== MATERIAL FOR THE TASK ==

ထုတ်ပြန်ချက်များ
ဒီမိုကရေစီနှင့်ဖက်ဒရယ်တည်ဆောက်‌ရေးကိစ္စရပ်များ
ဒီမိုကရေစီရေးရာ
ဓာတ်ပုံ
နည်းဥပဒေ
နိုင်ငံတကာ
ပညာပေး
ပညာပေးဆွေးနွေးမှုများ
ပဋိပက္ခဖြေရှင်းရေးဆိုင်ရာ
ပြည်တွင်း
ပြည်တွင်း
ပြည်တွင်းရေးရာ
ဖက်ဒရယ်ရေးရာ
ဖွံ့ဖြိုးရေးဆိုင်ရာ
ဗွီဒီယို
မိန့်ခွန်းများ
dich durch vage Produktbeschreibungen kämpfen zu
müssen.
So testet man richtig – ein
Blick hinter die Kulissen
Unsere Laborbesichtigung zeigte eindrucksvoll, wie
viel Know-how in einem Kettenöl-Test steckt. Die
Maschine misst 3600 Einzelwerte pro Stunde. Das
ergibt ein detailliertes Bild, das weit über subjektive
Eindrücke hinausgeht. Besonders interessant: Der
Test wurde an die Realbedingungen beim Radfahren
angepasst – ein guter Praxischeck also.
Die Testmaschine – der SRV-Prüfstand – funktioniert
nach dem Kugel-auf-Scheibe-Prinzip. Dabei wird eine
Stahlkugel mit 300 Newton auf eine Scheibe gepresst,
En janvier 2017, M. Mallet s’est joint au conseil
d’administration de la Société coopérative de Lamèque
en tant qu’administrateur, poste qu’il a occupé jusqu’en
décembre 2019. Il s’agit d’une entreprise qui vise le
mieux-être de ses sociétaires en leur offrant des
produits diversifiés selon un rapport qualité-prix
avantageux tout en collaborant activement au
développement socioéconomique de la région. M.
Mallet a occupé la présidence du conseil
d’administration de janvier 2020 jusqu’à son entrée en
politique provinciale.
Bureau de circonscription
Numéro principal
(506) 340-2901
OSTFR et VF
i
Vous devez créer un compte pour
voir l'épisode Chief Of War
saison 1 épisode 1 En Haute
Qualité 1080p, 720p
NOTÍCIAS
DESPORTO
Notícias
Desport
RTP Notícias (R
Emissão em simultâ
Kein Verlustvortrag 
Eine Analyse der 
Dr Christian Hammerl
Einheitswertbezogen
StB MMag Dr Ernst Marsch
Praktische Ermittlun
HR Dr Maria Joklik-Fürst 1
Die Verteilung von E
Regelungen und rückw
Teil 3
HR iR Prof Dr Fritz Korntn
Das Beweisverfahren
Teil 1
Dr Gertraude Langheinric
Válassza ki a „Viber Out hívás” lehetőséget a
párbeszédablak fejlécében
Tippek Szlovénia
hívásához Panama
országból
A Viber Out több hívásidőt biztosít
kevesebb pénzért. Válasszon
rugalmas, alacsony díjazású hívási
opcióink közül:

===

# [YOUR OBJECTIVE]
Transcribe word for word the lines from the one holding "Regelungen und rückw" to the last line of the listing above, inclusive.

# [RESULT FOR THIS EXERCISE]
Regelungen und rückw
Teil 3
HR iR Prof Dr Fritz Korntn
Das Beweisverfahren
Teil 1
Dr Gertraude Langheinric
Válassza ki a „Viber Out hívás” lehetőséget a
párbeszédablak fejlécében
Tippek Szlovénia
hívásához Panama
országból
A Viber Out több hívásidőt biztosít
kevesebb pénzért. Válasszon
rugalmas, alacsony díjazású hívási
opcióink közül:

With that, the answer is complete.